La proteina FUS è la causa principale della demenza frontotemporale (FTD) e della sclerosi laterale amiotrofica (SLA). Lo dimostra un nuovo studio condotto dal laboratorio della professoressa Sandrine da Cruz, pubblicato venerdì sulla rivista Molecular Neurodegeneration, Stop Alzheimer’s Reports.
La FTD è una forma di demenza a esordio precoce, che rappresenta circa il venti per cento dei casi di demenza. La malattia è caratterizzata da cambiamenti nella personalità, nel comportamento e nel linguaggio dovuti alla degenerazione dei lobi frontali e temporali del cervello. La sclerosi laterale amiotrofica (SLA) è caratterizzata dalla perdita selettiva dei motoneuroni, che porta a progressiva debolezza muscolare e paralisi, nonché problemi di deglutizione e linguaggio. I pazienti di solito soccombono alla malattia entro due-cinque anni dalla diagnosi.
In entrambe le malattie, una proteina chiamata “Fused in Sarcoma” (FUS) causa problemi. “Normalmente, il FUS si trova principalmente nel nucleo della cellula, ma in alcuni pazienti si accumula nel citoplasma”, spiega Sonia Vasquez Sanchez, coautrice dello studio.
Lo studio, condotto da Da Cruz dell’Istituto fiammingo di biotecnologia (VIB), rivela come questi cluster FUS si diffondono, si comportano e contribuiscono alla neurodegenerazione. “L’accumulo di proteine FUS ha esacerbato il declino cognitivo e i deficit comportamentali legati all’età nei topi. Questo processo rispecchia ciò che è stato osservato nella demenza frontotemporale umana e nella sclerosi laterale amiotrofica, dove gli aggregati proteici proliferano e contribuiscono alla neurodegenerazione”, osserva Vazquez-Sanchez.

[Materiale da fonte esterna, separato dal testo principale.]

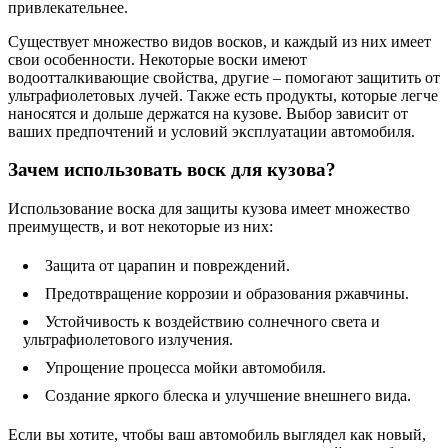
привлекательнее.
Существует множество видов восков, и каждый из них имеет
свои особенности. Некоторые воски имеют
водоотталкивающие свойства, другие – помогают защитить от
ультрафиолетовых лучей. Также есть продукты, которые легче
наносятся и дольше держатся на кузове. Выбор зависит от
ваших предпочтений и условий эксплуатации автомобиля.
Зачем использовать воск для кузова?
Использование воска для защиты кузова имеет множество
преимуществ, и вот некоторые из них:
Защита от царапин и повреждений.
Предотвращение коррозии и образования ржавчины.
Устойчивость к воздействию солнечного света и
ультрафиолетового излучения.
Упрощение процесса мойки автомобиля.
Создание яркого блеска и улучшение внешнего вида.
Если вы хотите, чтобы ваш автомобиль выглядел как новый,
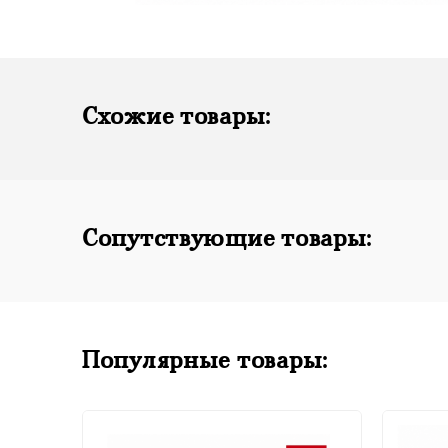
Схожие товары:
Сопутствующие товары:
Популярные товары:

Un’altra scoperta importante è stata la barriera delle specie all’assemblaggio dei FUS. “Quando le fibre FUS umane sono state iniettate nei topi, che esprimono solo FUS murino, non si è verificata alcuna aggregazione. Ciò suggerisce che potrebbero essere necessarie interazioni specifiche tra le proteine FUS umane per l’aggregazione e la diffusione.”
Questa ricerca supporta l’ipotesi più ampia secondo cui molte malattie neurodegenerative, tra cui l’Alzheimer e il Parkinson, potrebbero coinvolgere meccanismi simili ai prioni. “La comprensione di questi meccanismi apre nuove possibilità per strategie terapeutiche volte ad arrestare o rallentare la progressione della malattia”, conclude Vazquez-Sanchez.